> [Problem statement] For each line below that holds "Torby", return the line as it stands.
[Start of Attachment]
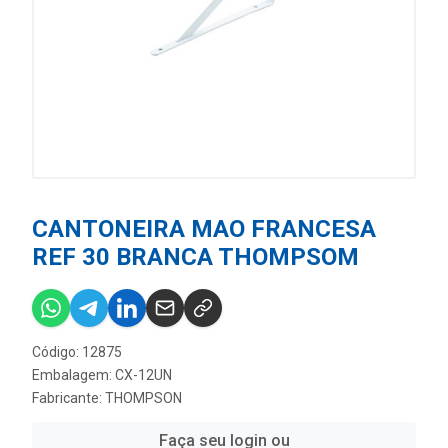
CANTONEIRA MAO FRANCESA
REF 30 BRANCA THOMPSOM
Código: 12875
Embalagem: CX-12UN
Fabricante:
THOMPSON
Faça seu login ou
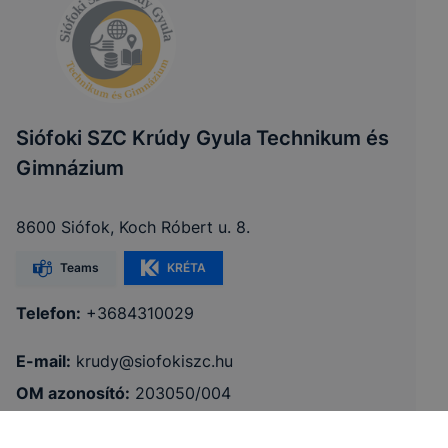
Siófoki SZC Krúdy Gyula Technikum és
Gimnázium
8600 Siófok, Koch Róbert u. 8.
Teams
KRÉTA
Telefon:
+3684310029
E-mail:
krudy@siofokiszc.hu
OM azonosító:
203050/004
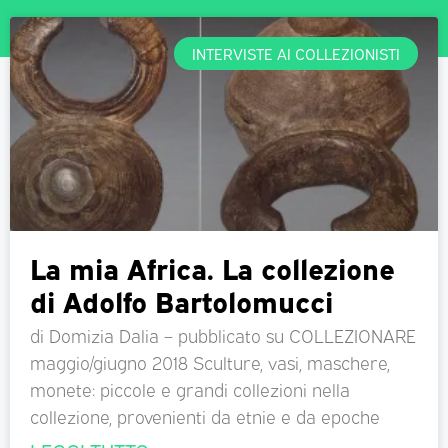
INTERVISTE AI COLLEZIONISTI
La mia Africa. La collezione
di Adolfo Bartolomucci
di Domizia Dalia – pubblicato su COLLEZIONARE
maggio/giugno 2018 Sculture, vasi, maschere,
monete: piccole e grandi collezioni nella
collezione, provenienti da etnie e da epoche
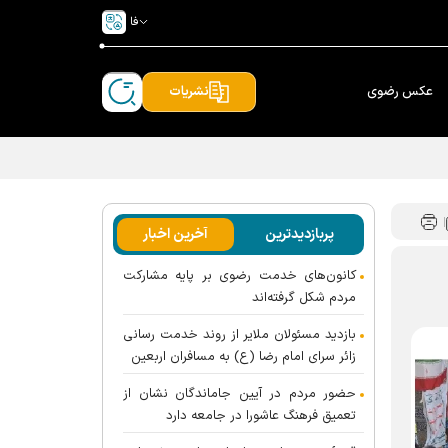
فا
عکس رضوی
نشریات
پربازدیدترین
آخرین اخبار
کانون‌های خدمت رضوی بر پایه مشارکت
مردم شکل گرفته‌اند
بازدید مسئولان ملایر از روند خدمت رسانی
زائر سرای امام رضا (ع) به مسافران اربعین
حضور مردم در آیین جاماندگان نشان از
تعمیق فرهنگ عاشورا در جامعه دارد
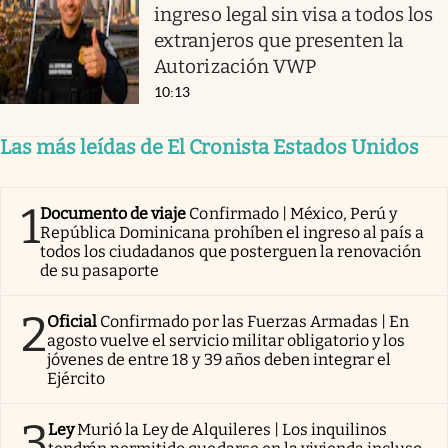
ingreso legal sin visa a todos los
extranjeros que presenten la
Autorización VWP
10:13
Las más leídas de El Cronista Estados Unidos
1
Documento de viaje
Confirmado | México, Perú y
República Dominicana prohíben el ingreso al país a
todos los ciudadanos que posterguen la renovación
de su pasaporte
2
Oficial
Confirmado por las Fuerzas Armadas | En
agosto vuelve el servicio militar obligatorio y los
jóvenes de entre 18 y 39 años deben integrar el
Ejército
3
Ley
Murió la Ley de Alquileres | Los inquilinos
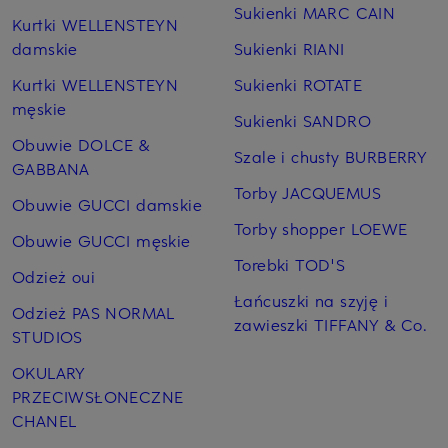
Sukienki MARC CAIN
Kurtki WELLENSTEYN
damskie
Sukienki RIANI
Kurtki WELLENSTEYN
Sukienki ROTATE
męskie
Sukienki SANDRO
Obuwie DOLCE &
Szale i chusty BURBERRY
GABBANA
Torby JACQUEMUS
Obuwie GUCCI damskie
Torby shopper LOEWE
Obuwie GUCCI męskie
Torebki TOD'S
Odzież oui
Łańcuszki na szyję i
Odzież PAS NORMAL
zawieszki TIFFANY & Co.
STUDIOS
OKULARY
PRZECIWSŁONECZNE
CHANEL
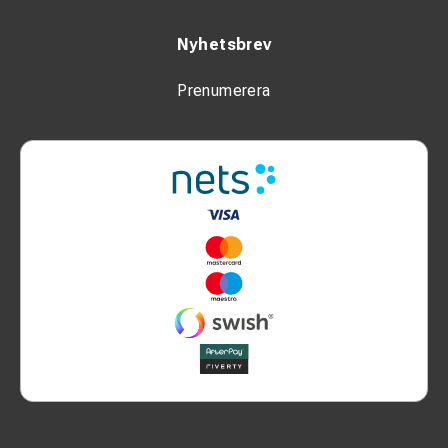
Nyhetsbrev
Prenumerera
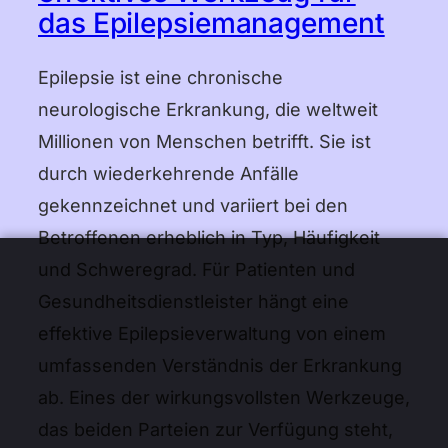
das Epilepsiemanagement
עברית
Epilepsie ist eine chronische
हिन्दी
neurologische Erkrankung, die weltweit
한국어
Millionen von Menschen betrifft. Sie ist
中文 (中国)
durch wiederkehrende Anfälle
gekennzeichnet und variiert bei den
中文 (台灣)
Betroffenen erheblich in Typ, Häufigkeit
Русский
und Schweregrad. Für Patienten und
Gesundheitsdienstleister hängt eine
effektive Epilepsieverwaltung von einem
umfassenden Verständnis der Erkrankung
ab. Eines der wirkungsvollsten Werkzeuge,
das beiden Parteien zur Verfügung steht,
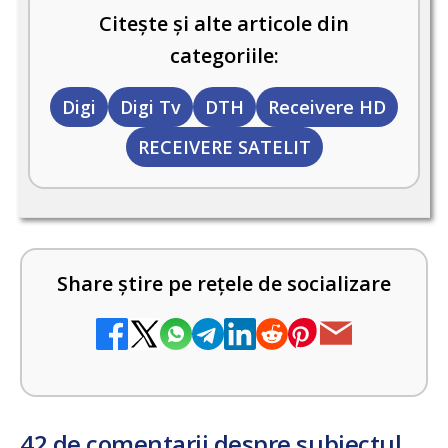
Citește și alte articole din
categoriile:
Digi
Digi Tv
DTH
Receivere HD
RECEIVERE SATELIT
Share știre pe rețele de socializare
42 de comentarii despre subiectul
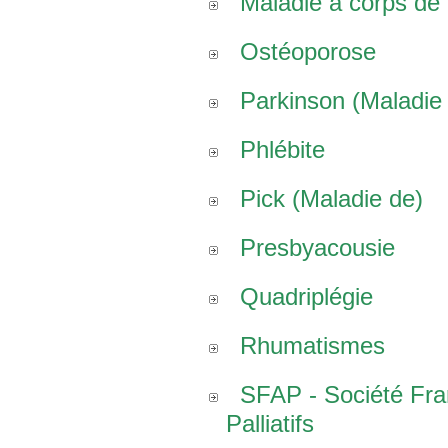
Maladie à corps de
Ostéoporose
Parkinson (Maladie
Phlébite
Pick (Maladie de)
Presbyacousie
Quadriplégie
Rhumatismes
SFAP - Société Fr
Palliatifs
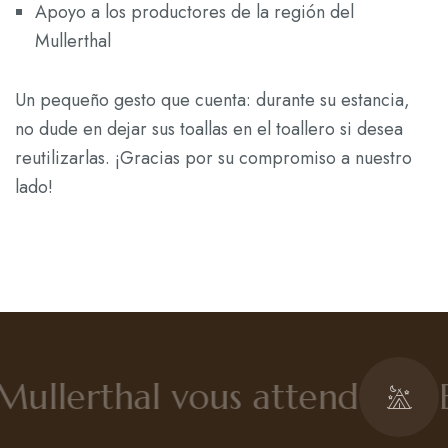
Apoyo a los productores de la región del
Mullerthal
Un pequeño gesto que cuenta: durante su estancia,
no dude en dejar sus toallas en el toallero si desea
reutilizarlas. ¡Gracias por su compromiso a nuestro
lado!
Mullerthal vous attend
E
[End of Attachment]
> [Written reply]
Torby JACQUEMUS
Torby shopper LOEWE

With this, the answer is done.